Numa nota, o TdC realçou que em causa estão incumprimentos de normas imperativas constantes no Estatuto do Pessoal Dirigente (EPD) dos Serviços e Organismos da Administração Central, Regional e Local do Estado e no Estatuto do Pessoal Dirigente das Câmaras Municipais (EPDCM).
A auditoria incidiu sobre 571 cargos de direção no período compreendido entre 2018 e 2025 de uma amostra de 16 municípios (Albufeira, Almada, Condeixa-a-Nova, Espinho, Miranda do Douro, Monção, Oeiras, Ourique, Peniche, Reguengos de Monsaraz, Seixal, Sines, Sobral de Monte Agraço, Vila Nova de Cerveira, Vila Real de Santo António e Viseu).
Os municípios auditados não respeitaram ambos os estatutos, porque “designaram dirigentes em regime de substituição depois de decorrido o 90.º dia contado da vacatura do lugar” ou “permitiram que permanecessem em exercício de funções após a ultrapassagem desse prazo, sem que se encontrassem em curso os correspondentes procedimentos concursais”.
O relatório revela ainda que 12 municípios não publicaram os despachos de designação de dirigentes em regime de substituição no Diário da República, ou fizeram-no de forma incompleta.
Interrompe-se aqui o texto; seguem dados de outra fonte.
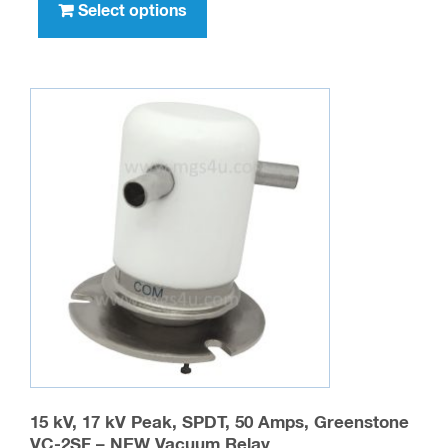
product
Select options
has
multiple
variants.
The
options
may
be
chosen
on
the
product
page
15 kV, 17 kV Peak, SPDT, 50 Amps, Greenstone
VC-2SF – NEW Vacuum Relay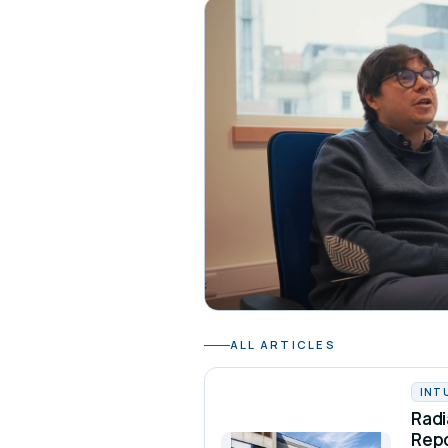
ALL ARTICLES
INT
Radi
Rep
Segundo a auditoria, após análise das alegações remetidas em sede de contraditório, constatou-se que 11 dos municípios auditados já haviam sanado as irregularidades indiciadas, pelo que não foram apuradas pelo TdC responsabilidades financeiras.
No entanto, cinco mantinham cargos de direção que estavam a ser exercidos “de forma indiciariamente ilegal por dirigentes designados em regime de substituição” sem que estejam em curso procedimentos concursais tendentes à regularização das ilegalidades detetadas.
No relatório, o TdC recomenda aos municípios de Almada, Espinho e Vila Real de Santo António a abertura de procedimentos concursais para regularização da situação de dirigentes em regime de substituição, remetendo ao TdC documentação comprovativa em 90 dias.
No mesmo sentido, aos municípios de Oeiras e Seixal é recomendado que “iniciem prontamente as diligências necessárias à regularização da indiciada infração, procedendo à abertura dos correspondentes procedimentos concursais”, remetendo ao Tribunal provas documentais em 180 dias.
Segundo o TdC, os factos analisados em Oeiras e no Seixal indiciam “uma ilegalidade generalizada e prolongada para a qual ainda não foram encetadas diligências de regularização”, pelo que considerou pertinente a “realização, em paralelo, de auditorias autónomas, de apuramento de responsabilidades financeiras”.
Para o Tribunal de Contas, este quadro de incumprimento “compromete a imparcialidade, o interesse público e o direito ao acesso à função pública” e é ainda criticável do ponto de vista de uma gestão eficiente e criteriosa, por desvalorizar as funções inerentes aos cargos de direção.